Now, sadly, none of this is "intuitive" in a graphical way, because as said, these things are impossible to draw correctly. You hence will need to stop thinking as integrals as sums over numbers that get denser and denser, and start thinking of them as taking the value under the curve of a graph, and where there's no drawable curve, might take other values, such as when integrating over such a Dirac distribution. Sorry!

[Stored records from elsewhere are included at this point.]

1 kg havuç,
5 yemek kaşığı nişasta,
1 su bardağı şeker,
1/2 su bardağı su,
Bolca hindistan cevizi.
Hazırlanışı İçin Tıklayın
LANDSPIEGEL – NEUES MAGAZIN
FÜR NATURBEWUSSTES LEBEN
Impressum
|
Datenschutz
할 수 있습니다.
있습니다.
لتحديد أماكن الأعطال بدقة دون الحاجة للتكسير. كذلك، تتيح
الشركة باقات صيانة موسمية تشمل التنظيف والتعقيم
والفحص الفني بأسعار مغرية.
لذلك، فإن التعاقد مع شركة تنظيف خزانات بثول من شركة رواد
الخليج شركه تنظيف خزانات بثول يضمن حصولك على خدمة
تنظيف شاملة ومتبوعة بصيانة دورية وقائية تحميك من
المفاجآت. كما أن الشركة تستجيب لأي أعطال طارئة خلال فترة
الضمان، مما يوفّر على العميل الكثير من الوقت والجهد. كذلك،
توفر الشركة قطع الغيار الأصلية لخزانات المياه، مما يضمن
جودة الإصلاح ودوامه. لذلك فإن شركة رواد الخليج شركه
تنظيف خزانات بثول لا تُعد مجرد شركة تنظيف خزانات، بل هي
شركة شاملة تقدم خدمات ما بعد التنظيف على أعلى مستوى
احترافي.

Sampling Theorem in Reverse

The sampling theorem states that if a continuous-time function, $x(t)$, is ideally sampled, by multiplying by a string of appropriately scaled dirac impulse functions spaced in time at discrete intervals, $T$, the spectrum, $X(f)$, of that continuous-time function is copied, repeated, and overlapped at regular intervals in the frequency domain with frequency interval $1/T$. Since the Fourier transform is an invertible (one-to-one) operator, one could restate the sampling theorem and say that if one somehow copies, repeats, and overlaps at regular intervals (of $1/T$) the spectrum of some continous time function, it would have the effect of sampling that time function at regular discrete intervals spaced by $T$.

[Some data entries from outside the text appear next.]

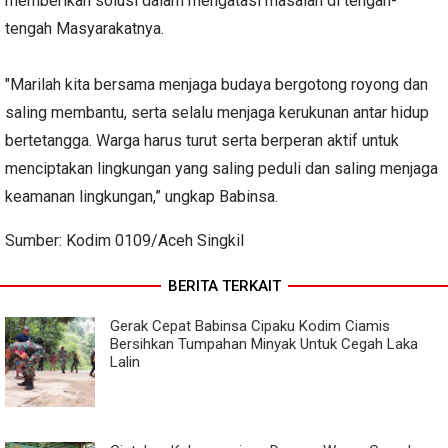
memberikan solusi dalam mengatasi masalah di tengah-
tengah Masyarakatnya.
"Marilah kita bersama menjaga budaya bergotong royong dan
saling membantu, serta selalu menjaga kerukunan antar hidup
bertetangga. Warga harus turut serta berperan aktif untuk
menciptakan lingkungan yang saling peduli dan saling menjaga
keamanan lingkungan,” ungkap Babinsa.
Sumber: Kodim 0109/Aceh Singkil
BERITA TERKAIT
Gerak Cepat Babinsa Cipaku Kodim Ciamis
Bersihkan Tumpahan Minyak Untuk Cegah Laka
Lalin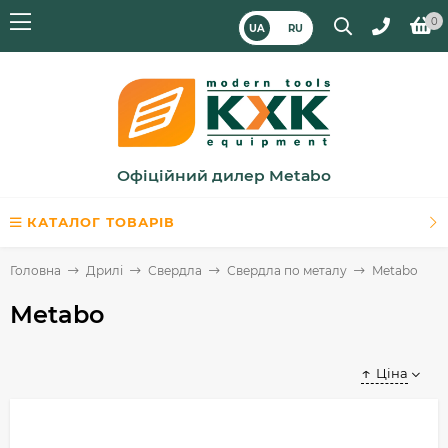
0
UA
RU
Офіційний дилер Metabo
КАТАЛОГ ТОВАРІВ
Головна
Дрилі
Свердла
Свердла по металу
Metabo
Metabo
Ціна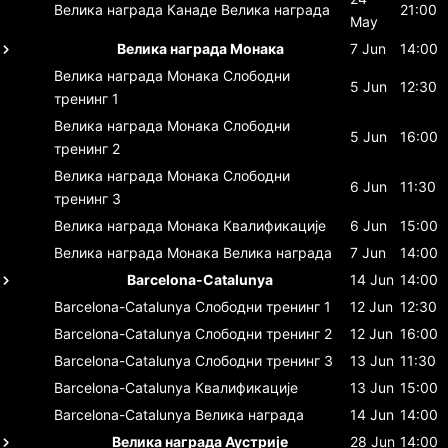
Велика награда Канаде
Велика награда
21:00
May
Велика награда Монака
7 Jun
14:00
Велика награда Монака
Слободни
5 Jun
12:30
тренинг 1
Велика награда Монака
Слободни
5 Jun
16:00
тренинг 2
Велика награда Монака
Слободни
6 Jun
11:30
тренинг 3
Велика награда Монака
Квалификације
6 Jun
15:00
Велика награда Монака
Велика награда
7 Jun
14:00
Barcelona-Catalunya
14 Jun
14:00
Barcelona-Catalunya
Слободни тренинг 1
12 Jun
12:30
Barcelona-Catalunya
Слободни тренинг 2
12 Jun
16:00
Barcelona-Catalunya
Слободни тренинг 3
13 Jun
11:30
Barcelona-Catalunya
Квалификације
13 Jun
15:00
Barcelona-Catalunya
Велика награда
14 Jun
14:00
Велика награда Аустрије
28 Jun
14:00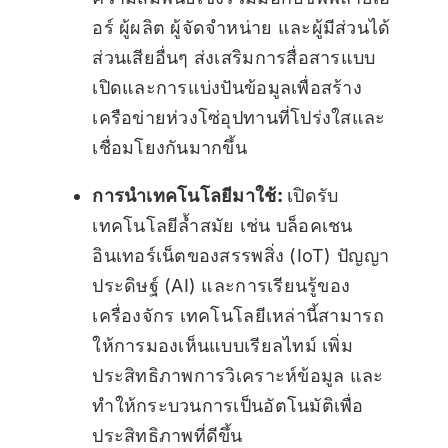
อร์ ผู้ผลิต ผู้จัดจำหน่าย และผู้มีส่วนได้
ส่วนเสียอื่นๆ ส่งเสริมการสื่อสารแบบ
เปิดและการแบ่งปันข้อมูลเพื่อสร้าง
เครือข่ายห่วงโซ่อุปทานที่โปร่งใสและ
เชื่อมโยงกันมากขึ้น
การนำเทคโนโลยีมาใช้:
เปิดรับ
เทคโนโลยีล้ำสมัย เช่น บล็อคเชน
อินเทอร์เน็ตของสรรพสิ่ง (IoT) ปัญญา
ประดิษฐ์ (AI) และการเรียนรู้ของ
เครื่องจักร เทคโนโลยีเหล่านี้สามารถ
ให้การมองเห็นแบบเรียลไทม์ เพิ่ม
ประสิทธิภาพการวิเคราะห์ข้อมูล และ
ทำให้กระบวนการเป็นอัตโนมัติเพื่อ
ประสิทธิภาพที่ดีขึ้น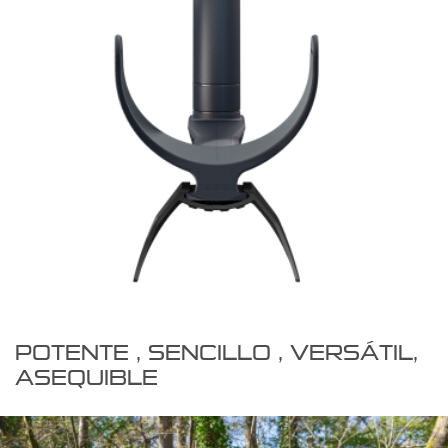
POTENTE , SENCILLO , VERSÁTIL,
ASEQUIBLE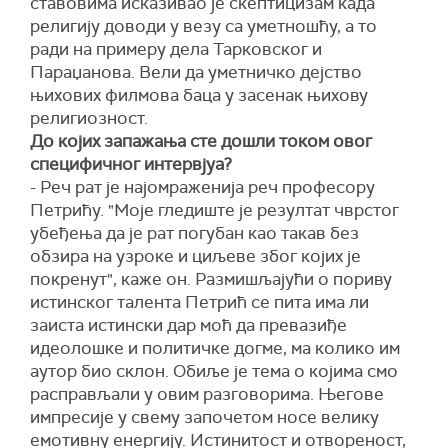
ставовима исказивао је скептицизам када
религију доводи у везу са уметношћу, а то
ради на примеру дела Тарковског и
Параџанова. Вели да уметничко дејство
њихових филмова баца у засенак њихову
религиозност.
До којих запажања сте дошли током овог
специфичног интервјуа?
- Реч рат је најомраженија реч професору
Петрићу. "Моје гледиште је резултат чврстог
убеђења да је рат погубан као такав без
обзира на узроке и циљеве због којих је
покренут", каже он. Размишљајући о пориву
истинског талента Петрић се пита има ли
заиста истински дар моћ да превазиђе
идеолошке и политичке догме, ма колико им
аутор био склон. Обиље је тема о којима смо
расправљали у овим разговорима. Његове
импресије у свему започетом носе велику
емотивну енергију. Истинитост и отвореност,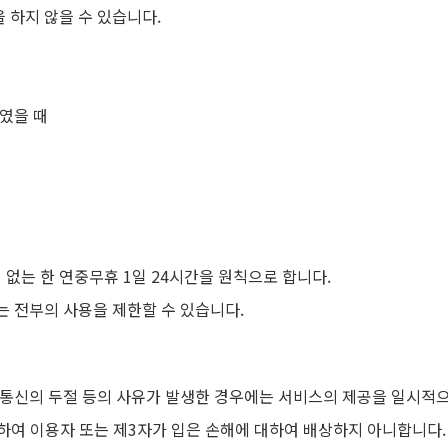
 하지 않을 수 있습니다.
하였을 때
없는 한 연중무휴 1일 24시간을 원칙으로 합니다.
는 전부의 사용을 제한할 수 있습니다.
, 통신의 두절 등의 사유가 발생한 경우에는 서비스의 제공을 일시적으
하여 이용자 또는 제3자가 입은 손해에 대하여 배상하지 아니합니다.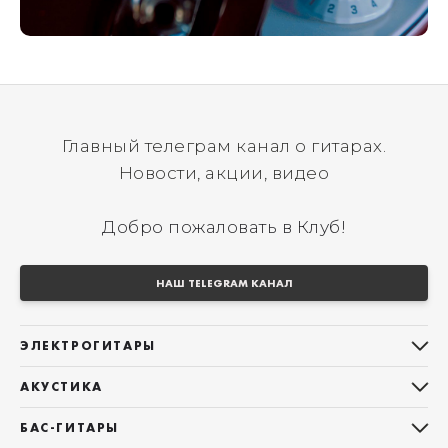
Главный телеграм канал о гитарах.
Новости, акции, видео
Добро пожаловать в Клуб!
НАШ TELEGRAM КАНАЛ
ЭЛЕКТРОГИТАРЫ
Все электрогитары
АКУСТИКА
Stratocaster
Все акустические гитары
Telecaster
БАС-ГИТАРЫ
Дредноуты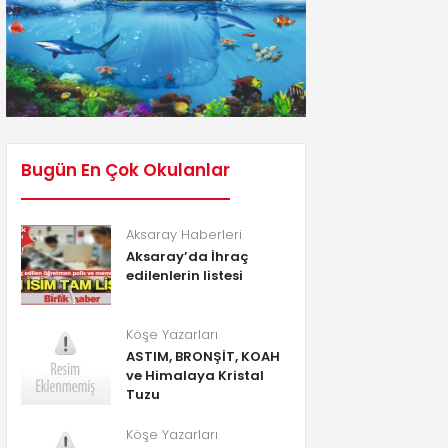
Bugün En Çok Okulanlar
Aksaray Haberleri
Aksaray’da İhraç
edilenlerin listesi
Köşe Yazarları
ASTIM, BRONŞİT, KOAH
ve Himalaya Kristal
Tuzu
Köşe Yazarları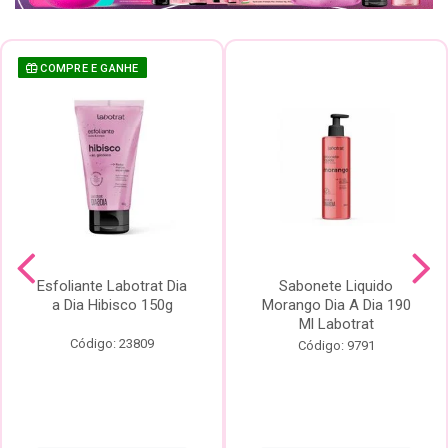
COMPRE E GANHE
Esfoliante Labotrat Dia
Sabonete Liquido
a Dia Hibisco 150g
Morango Dia A Dia 190
Ml Labotrat
Código: 23809
Código: 9791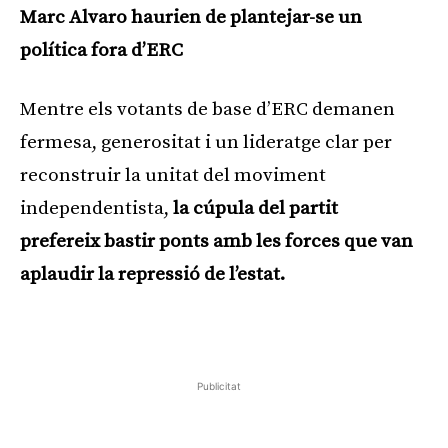
Marc Alvaro haurien de plantejar-se un
política fora d’ERC
Mentre els votants de base d’ERC demanen
fermesa, generositat i un lideratge clar per
reconstruir la unitat del moviment
independentista,
la cúpula del partit
prefereix bastir ponts amb les forces que van
aplaudir la repressió de l’estat.
Publicitat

$$ \mathscr{F}\left\{ x(t) \cdot \left( T \sum\limits_{k=-\infty}^{\infty} \delta(t-kT) \right) \right\} = \sum\limits_{n=-\infty}^{\infty} X\Big(f - n\frac1T \Big) $$

where

$$ X(f) = \int\limits_{-\infty}^{+\infty} x(t) e^{-j 2 \pi f t} \ \mathrm{d}t $$

$$ x(t) = \int\limits_{-\infty}^{+\infty} X(f) e^{+j 2 \pi f t} \ \mathrm{d}f $$

is the Fourier Transform and inverse. $\delta(t)$ is the Dirac unit impulse function.

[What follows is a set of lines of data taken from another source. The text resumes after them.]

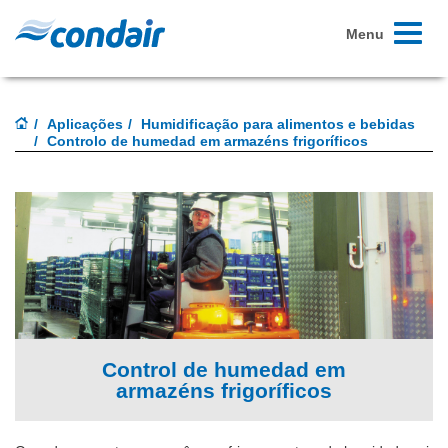
Toggle
Menu
navigati
Aplicações
Humidificação para alimentos e bebidas
Controlo de humedad em armazéns frigoríficos
Control de humedad em
armazéns frigoríficos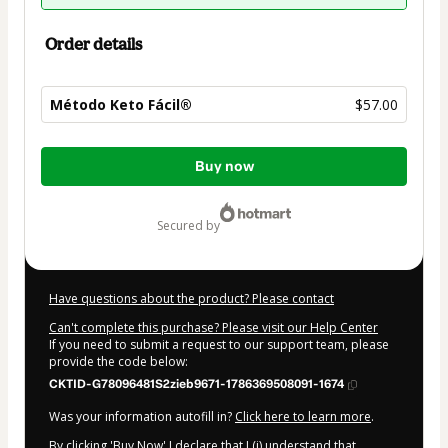
Order details
Método Keto Fácil®
$57.00
Total
Buy now
of
$57.00
secured by
Have questions about the product? Please contact
Can't complete this purchase? Please visit our Help Center
If you need to submit a request to our support team, please
provide the code below:
CKTID-G78096481S2zieb9671-1786369508091-1674
Was your information autofill in?
Click here to learn more
.
By clicking 'Buy Now' I declare that I (i) understand that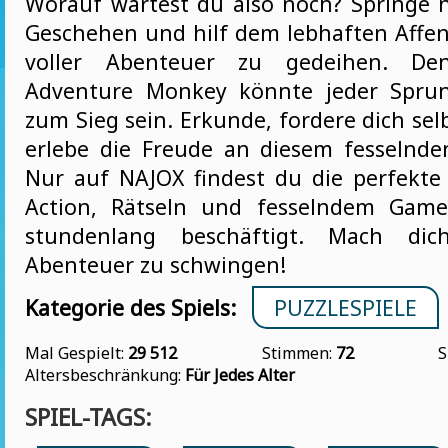
Worauf wartest du also noch? Springe 
Geschehen und hilf dem lebhaften Affen,
voller Abenteuer zu gedeihen. De
Adventure Monkey könnte jeder Sprun
zum Sieg sein. Erkunde, fordere dich se
erlebe die Freude an diesem fesselnden
Nur auf NAJOX findest du die perfekt
Action, Rätseln und fesselndem Gamep
stundenlang beschäftigt. Mach dich
Abenteuer zu schwingen!
Kategorie des Spiels:
PUZZLESPIELE
Mal Gespielt:
29 512
Stimmen:
72
S
Altersbeschränkung:
Für Jedes Alter
SPIEL-TAGS: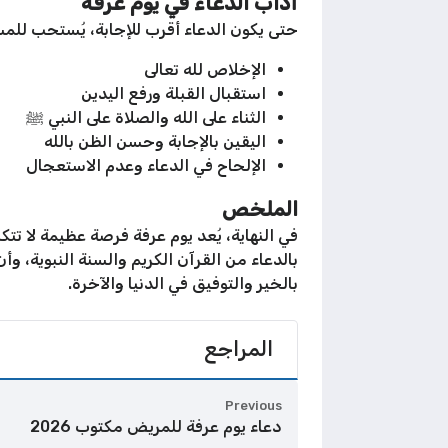
آداب الدعاء في يوم عرفة
حتى يكون الدعاء أقرب للإجابة، يُستحب للم
الإخلاص لله تعالى
استقبال القبلة ورفع اليدين
الثناء على الله والصلاة على النبي ﷺ
اليقين بالإجابة وحسن الظن بالله
الإلحاح في الدعاء وعدم الاستعجال
الملخص
في النهاية، يُعد يوم عرفة فرصة عظيمة لا تت
بالدعاء من القرآن الكريم والسنة النبوية، وأ
بالخير والتوفيق في الدنيا والآخرة.
المراجع
Previous
دعاء يوم عرفة للمريض مكتوب 2026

The duality theorem of the Fourier Transform says that the roles of time $t$ and frequency $f$ can be exchanged, sometimes requiring a sign change in either $t$ or $f$. What this means is:

$$\begin{align} \mathscr{F} \Big\{ y(t) \Big\} &= \mathscr{F}\left\{ \sum\limits_{k=-\infty}^{\infty} \hat{x}(t-kP) \right\} \\ \\ &= \hat{X}(f) \cdot \left(\frac1P \sum\limits_{n=-\infty}^{\infty} \delta\Big(f -n\frac1P\Big) \right) \\ \end{align}$$

where

$$ y(t) \triangleq \sum\limits_{k=-\infty}^{\infty} \hat{x}(t-kP) $$

and

$$ \hat{X}(f) \triangleq \mathscr{F} \Big\{ \hat{x}(t) \Big\} $$

This says that copying, repeating, and overlapping a time function (call it a "wavelet" or a "grain") $\hat{x}(t)$ with repeat period of $P$ (or repeat rate or $1/P$) essentially samples the grain's spectrum at regular discrete-frequency intervals of $1/P$. This converts the continuous spectrum, $\hat{X}(f)$ of the nonrepeating grain function $\hat{x}(t)$ into a line spectrum, which is the Fourier Transform $Y(f)$ of the periodic function $y(t)$. The amplitudes of the discrete lines are the coefficients of the Fourier series of the repeated wave function $y(t)$.

The original grain spectrum $\hat{X}(f)$ can now be considered to be the "spectral envelope" of the line spectrum $Y(f)$. Note that if the repeat rate $1/P$ of the grains is changed, this changes the spacing of the line spectrum $Y(f)$, but not the spectral envelope $\hat{X}(f)$, which does not depend of P.